Map the reads to 2 concatenated genomes: a spike genome (Eco) and an experimental genome of interest (Mtb).

To enable spike-based absolute quantification across conditions, I map to a concatenated genome where Mtb comes first, then Eco, so that ambiguously-mapping reads are removed from the spike quantitation.

For the end enrichment calling, the same logic applies, but now the Eco genome comes first to remove ambiguously-mapping reads from the final end enrichment quantification.

In [6]:
# Index the input genomes (only needs to be done once)
index_genome_command = f'bwa index {genome_dir}/Eco_Mtb_genome.fasta'

index_genome = quickshell(index_genome_command, print_output = True, return_output = False)

In [9]:
# Use BWA to align to concatenated genomes 
# for spike calculation and subsequent end enrichment analysis

# bwa algorithm. Mem is default for most applications, read documentation to decide
bwa_algorithm = 'mem'

# Set print_output = True to see command-line output
# Set return_output = True if assigning commmand-line output to a variable
print_output = True
return_output = False

for row in i7_table.iterrows():
    _, sample_data = row
    R1_reads = f'{trimmed_fastq_dir}/{sample_data.title}.R1.fastq.gz'
    R2_reads = f'{trimmed_fastq_dir}/{sample_data.title}.R2.fastq.gz'

    map_command = f'bwa {bwa_algorithm} -t {threads} {genome_dir}/Eco_Mtb_genome.fasta ' + \
                       f'{R1_reads} {R2_reads} > {alignments_dir}/{sample_data.title}.sam'
    
    map_output = quickshell(map_command, print_output = print_output, return_output = return_output)
    print(f'Initial alignments: {sample_data.title} Done')

In [1]:
# Process alignments: 
# sort, convert to bam, and index

# Set print_output = True to see command-line output
# Set return_output = True if assigning commmand-line output to a variable
print_output = False
return_output = False

for row in i7_table.iterrows():
    _, sample_data = row
    # Sort sam file and output as bam
    sort_command = f'samtools sort -O BAM {alignments_dir}/{sample_data.title}.sam > ' + \
                          f'{alignments_dir}/sorted_{sample_data.title}.bam'
    
    sort_output = quickshell(sort_command, print_output = print_output, return_output=return_output)
    
    # Index sorted bam
    index_command = f'samtools index {alignments_dir}/sorted_{sample_data.title}.bam'
    
    index_output = quickshell(index_command, print_output = print_output, return_output = return_output)

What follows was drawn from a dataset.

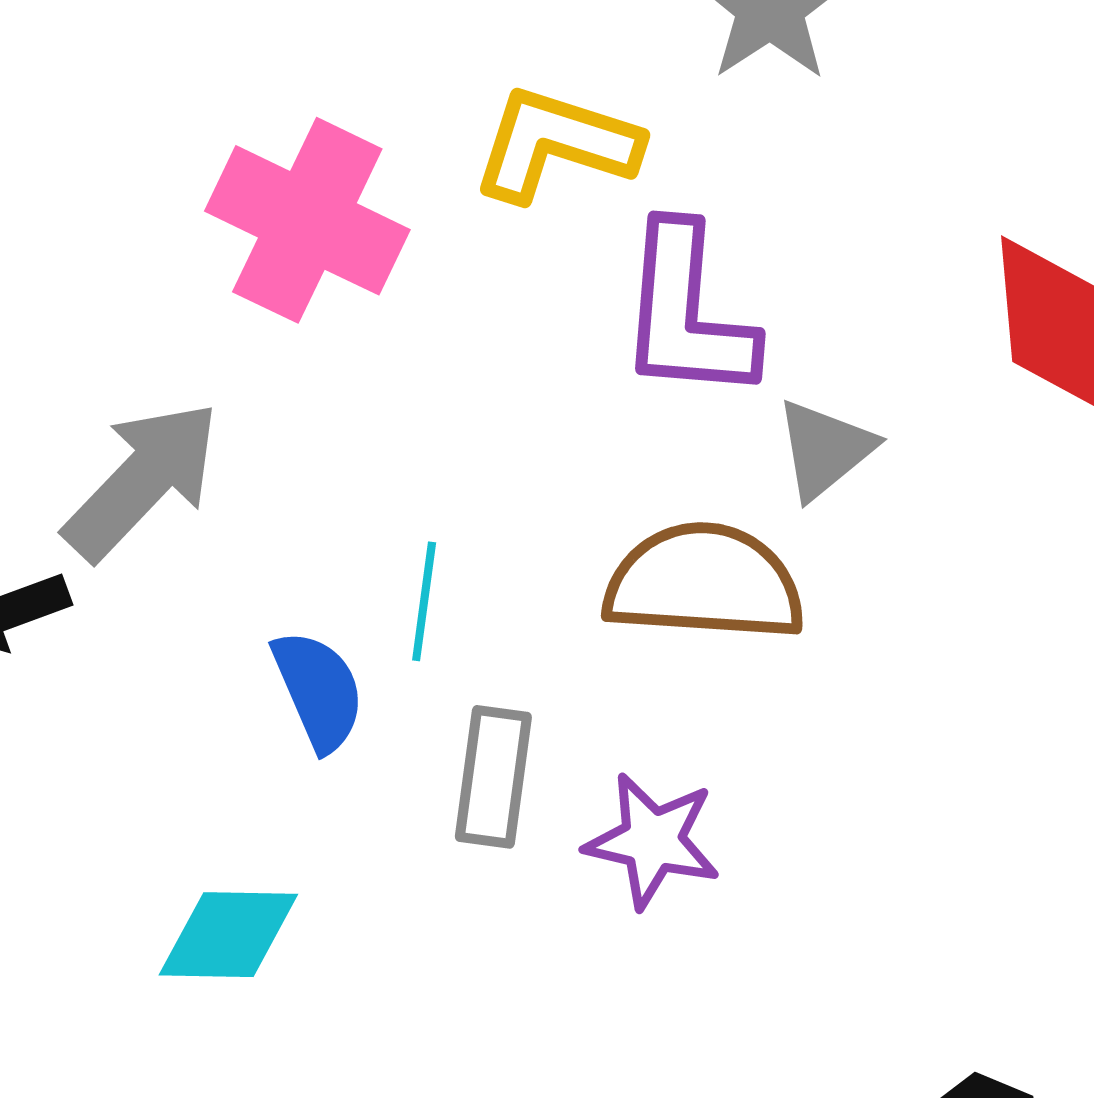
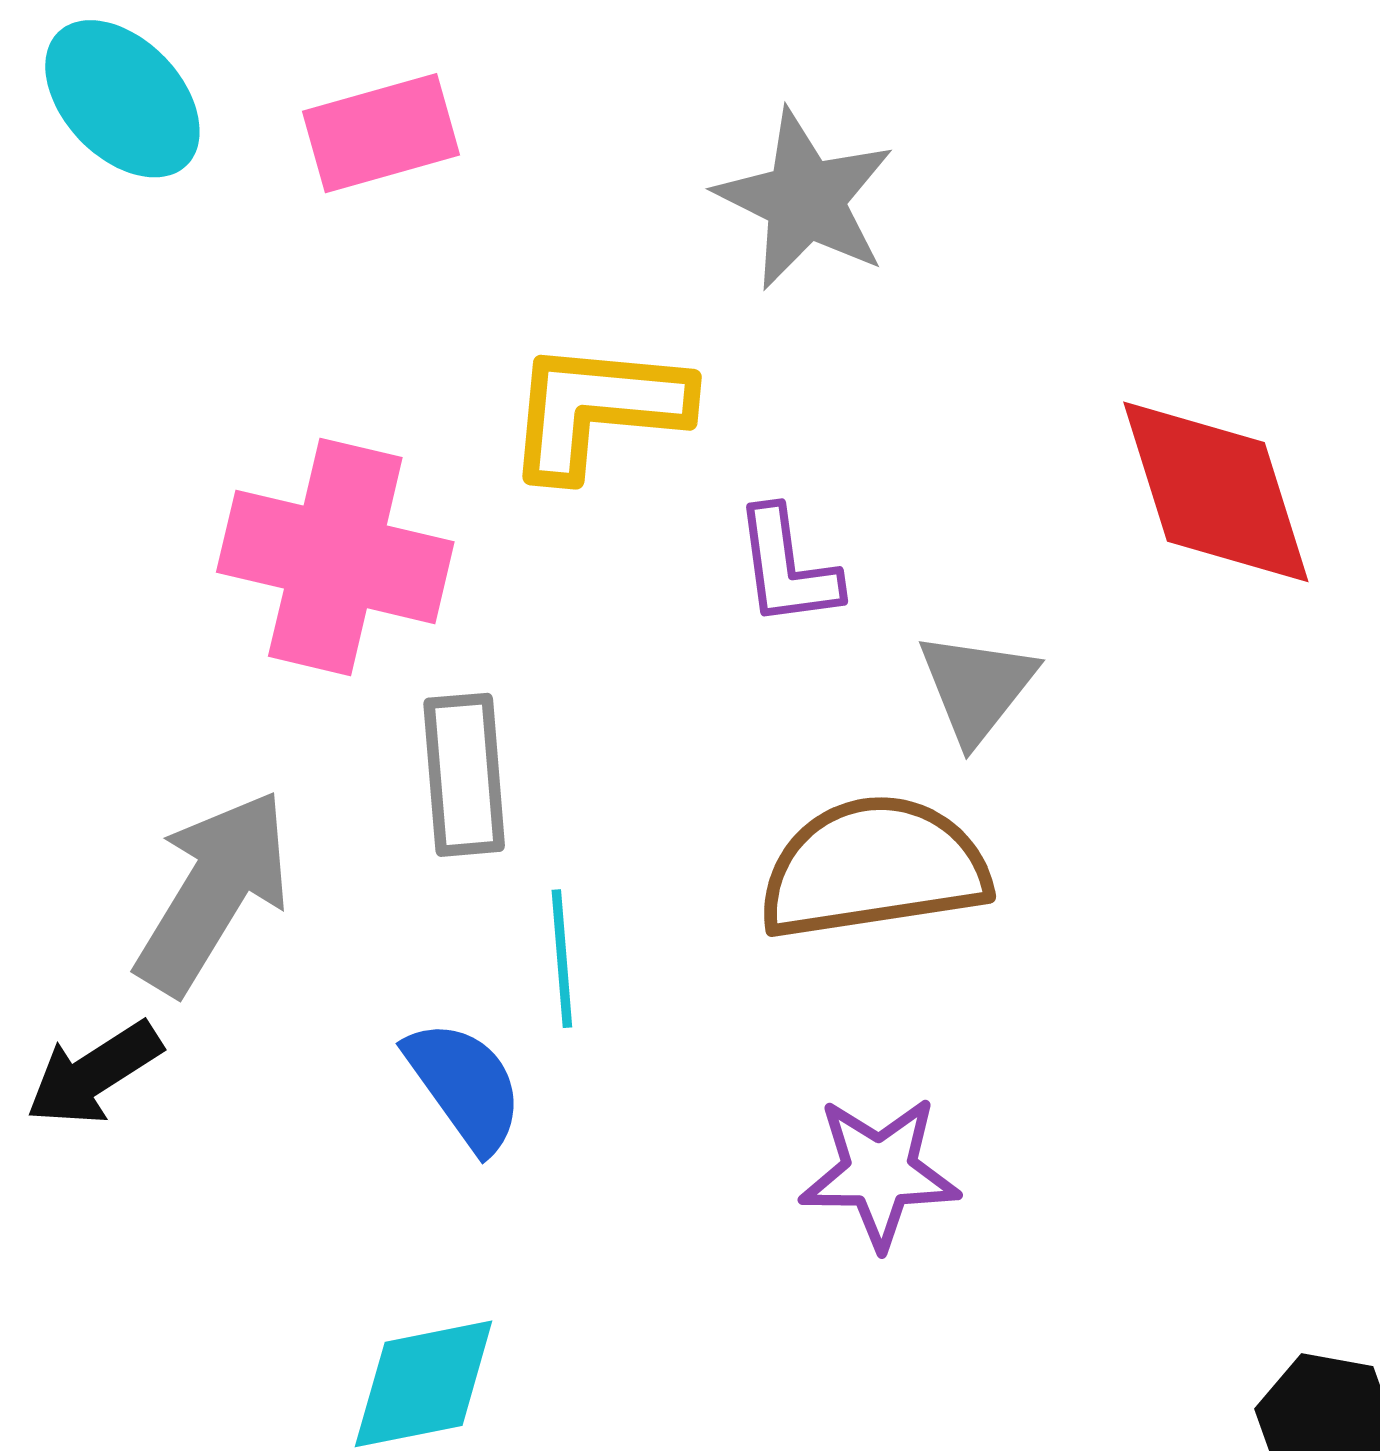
purple L-shape: (687, 313) -> (787, 567), size x0.6
gray rectangle: (493, 777) -> (464, 775), moved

    print(f'Sort and index alignments before de-duplication: {sample_data.title} done')

In [5]:
# Generate mapping statistics

# List to generate dataframe with spike counts for normalization (needed in downstream analysis)
# and other mapping statistics (not needed)
mapping_stats = []

# Update with the name of your genome and relevant regions
Eco_region = 'Eco_Mtb:1-4641652'
Mtb_region = 'Eco_Mtb:4641653-9053361'

for row in i7_table.iterrows():
    _, sample_data = row
    # Extract mapping stats
    count_Mtb_reads_command = f'samtools view -c -F 260 ' + \
                              f'{alignments_dir}/sorted_{sample_data.title}.bam "{Mtb_region}"'
    count_Mtb_reads = int(quickshell(count_Mtb_reads_command,
                                     print_output = False,
                                     return_output=True)[0].split('\n')[0])
    
    count_all_mapped_reads_command = f'samtools view -c -F 260 ' + \
                                         f'{alignments_dir}/sorted_{sample_data.title}.bam'
    count_all_mapped_reads = int(quickshell(count_all_mapped_reads_command,
                                                print_output = False,
                                                return_output=True)[0].split('\n')[0])
    Mtb_percent = (count_Mtb_reads / count_all_mapped_reads) * 100
    
    count_Eco_reads_command = f'samtools view -c -F 260 ' + \
                                f'{alignments_dir}/sorted_{sample_data.title}.bam "{Eco_region}"'
    count_Eco_reads = int(quickshell(count_Eco_reads_command,
                                       print_output = False,
                                       return_output=True)[0].split('\n')[0])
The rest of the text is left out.